Page images and extracted text:
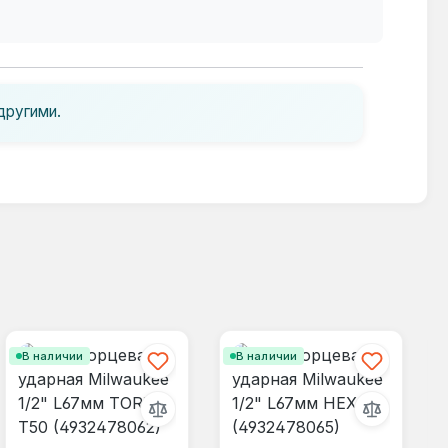
другими.
В наличии
В наличии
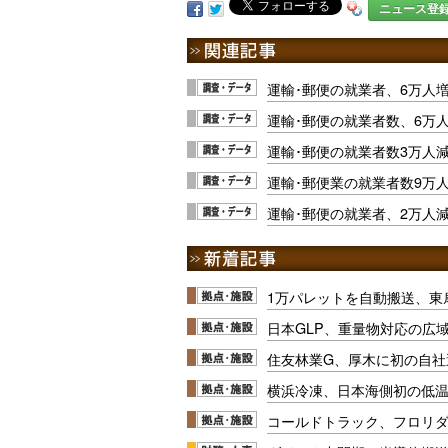
ニュース登
運輸･郵便の就業者、6万人
運輸･郵便の就業者数、6万
運輸･郵便の就業者数3万人
運輸･郵便業の就業者数9万
運輸･郵便の就業者、2万人
1万パレットを自動搬送、東
日本GLP、重量物対応の広
住友林業G、厚木に初の自社
横浜冷凍、日本海側初の低
コールドトラック、フロリ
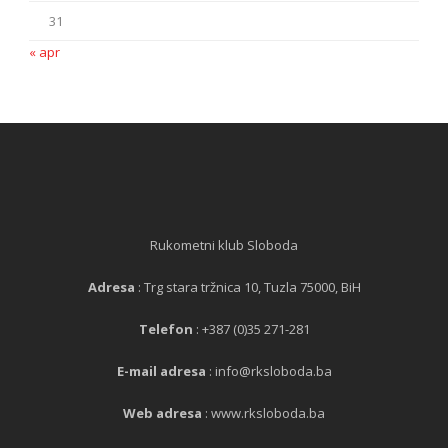
31
« apr
Rukometni klub Sloboda
Adresa
: Trg stara tržnica 10, Tuzla 75000, BiH
Telefon
: +387 (0)35 271-281
E-mail adresa
: info@rksloboda.ba
Web adresa
: www.rksloboda.ba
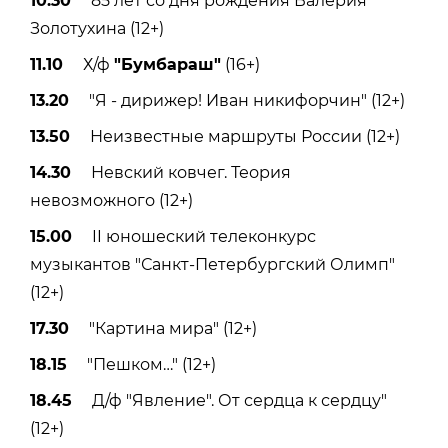
10.30
85 лет со дня рождения Валерия
Золотухина (12+)
11.10
Х/ф
"Бумбараш"
(16+)
13.20
"Я - дирижер! Иван никифорчин" (12+)
13.50
Неизвестные маршруты России (12+)
14.30
Невский ковчег. Теория
невозможного (12+)
15.00
II юношеский телеконкурс
музыкантов "Санкт-Петербургский Олимп"
(12+)
17.30
"Картина мира" (12+)
18.15
"Пешком…" (12+)
18.45
Д/ф "Явление". От сердца к сердцу"
(12+)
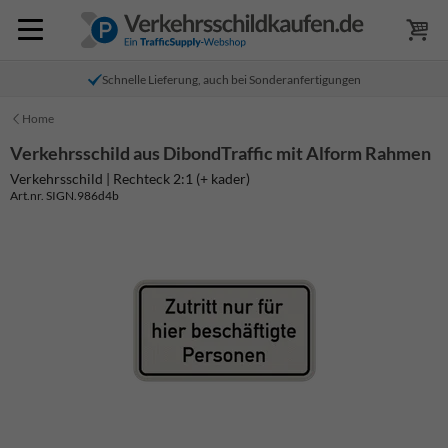
Schnelle Lieferung, auch bei Sonderanfertigungen
Home
Verkehrsschild aus DibondTraffic mit Alform Rahmen
Verkehrsschild | Rechteck 2:1 (+ kader)
Art.nr. SIGN.986d4b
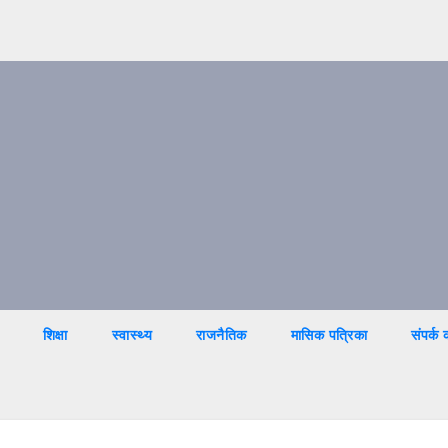
शिक्षा
स्वास्थ्य
राजनैतिक
मासिक पत्रिका
संपर्क क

What you are asked to do:
Return only the lines from the one containing "Schnelle Lieferung, auch" through the last line of the entries above, exactly as written and without pictures.

Solution for this task:
Schnelle Lieferung, auch bei Sonderanfertigungen
Home
Verkehrsschild aus DibondTraffic mit Alform Rahmen
Verkehrsschild | Rechteck 2:1 (+ kader)
Art.nr. SIGN.986d4b
शिक्षा
स्वास्थ्य
राजनैतिक
मासिक पत्रिका
संपर्क क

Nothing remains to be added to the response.